I was invited by the University of the Arts London alumni association to go to my old college, Central St Martin’s, yesterday to make drawings for a project they’re doing called ‘Mapping the Move’. The college will be moving to brand new premises next year, and people have realised that there will be a massive loss involved, namely of the Southampton Row building, which in many ways is quite the loveliest building I know.

So, along with about eight other people I turned up yesterday morning with some drawing things. After a very brief introduction, we were left to go our separate ways within the building. My first visit since I left, I think. What an experience… I expected to find it interesting, not to be completely overwhelmed, as I was, with great raw gushes of emotion! I don’t even know what it was all about; I think I’ll be musing on this and trying to unpick it all for quite a while.

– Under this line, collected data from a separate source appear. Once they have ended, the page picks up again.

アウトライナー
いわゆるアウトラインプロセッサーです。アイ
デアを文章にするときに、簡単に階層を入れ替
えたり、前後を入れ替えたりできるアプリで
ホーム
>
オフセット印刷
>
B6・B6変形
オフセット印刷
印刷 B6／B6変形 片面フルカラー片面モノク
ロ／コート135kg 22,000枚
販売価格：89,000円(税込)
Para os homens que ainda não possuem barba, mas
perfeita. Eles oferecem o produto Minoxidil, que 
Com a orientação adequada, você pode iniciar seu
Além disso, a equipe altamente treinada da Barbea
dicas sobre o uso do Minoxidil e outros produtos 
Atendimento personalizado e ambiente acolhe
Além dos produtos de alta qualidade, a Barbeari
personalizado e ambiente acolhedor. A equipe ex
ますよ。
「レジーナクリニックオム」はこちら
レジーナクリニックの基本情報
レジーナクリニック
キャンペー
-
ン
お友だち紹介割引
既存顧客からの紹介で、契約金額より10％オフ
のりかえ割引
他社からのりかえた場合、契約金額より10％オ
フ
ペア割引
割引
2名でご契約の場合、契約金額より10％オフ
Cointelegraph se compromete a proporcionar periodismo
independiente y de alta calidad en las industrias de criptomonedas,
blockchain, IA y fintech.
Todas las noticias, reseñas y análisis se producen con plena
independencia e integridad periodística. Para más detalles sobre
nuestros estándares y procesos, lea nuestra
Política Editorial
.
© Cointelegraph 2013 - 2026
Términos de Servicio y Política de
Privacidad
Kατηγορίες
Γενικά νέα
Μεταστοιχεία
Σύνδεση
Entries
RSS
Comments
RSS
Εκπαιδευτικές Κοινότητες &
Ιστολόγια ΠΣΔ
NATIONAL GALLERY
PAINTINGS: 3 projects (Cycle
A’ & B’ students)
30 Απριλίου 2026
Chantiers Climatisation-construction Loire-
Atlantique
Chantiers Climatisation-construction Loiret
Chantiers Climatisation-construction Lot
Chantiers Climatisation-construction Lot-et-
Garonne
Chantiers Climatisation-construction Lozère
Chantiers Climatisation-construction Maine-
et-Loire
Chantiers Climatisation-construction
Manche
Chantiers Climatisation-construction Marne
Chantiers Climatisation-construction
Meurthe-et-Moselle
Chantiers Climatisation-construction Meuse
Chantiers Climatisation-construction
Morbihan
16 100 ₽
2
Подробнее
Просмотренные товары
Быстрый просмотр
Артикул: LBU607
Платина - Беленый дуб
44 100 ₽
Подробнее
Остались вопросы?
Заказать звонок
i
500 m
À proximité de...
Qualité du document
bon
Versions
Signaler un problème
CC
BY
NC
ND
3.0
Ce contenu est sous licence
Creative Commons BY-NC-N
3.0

My time at Central was really mixed. I chose to go there initially because I loved the building, and I wanted to be in the very middle of London. And there was an awareness that my grandfather (who died before I was born) had taught lithography there for a time, so I suppose I felt some kind of sense of familial connection, however tenuous. Oh, and I’d seen one of the tutors on a TV programme about artists, which had impressed me greatly (and in fact he turned out to be probably the only tutor there that I think I ever really got any useful teaching from).

I found myself focusing on small details: stained and cracked corners of beautifully-laid floors, original glass which had gently shifted shape over the decades causing the view of the Sicilian Avenue opposite to meld and shimmer, gracefully curling handles of window fastenings that over the years that had stood many sessions of painting and repainting, the cone-shaped metal pitcher in the etching room covered with layers of dripped straw-hat varnish. And the big, grand statements of architectural splendour: the stone window seats, the vaulted stone ceilings, the elegant windows, the stunning stairwells. I watched students amble around the corridors chatting, just as I had, and mucking about in the computer room. They stood around on landings speaking into their mobile phones and gave every impression of taking the place for granted, just as we had. I think I had felt the building to be a kind of supporting mother, absorbing its children’s expectations and hopes, and it spilled some of them back to me yesterday.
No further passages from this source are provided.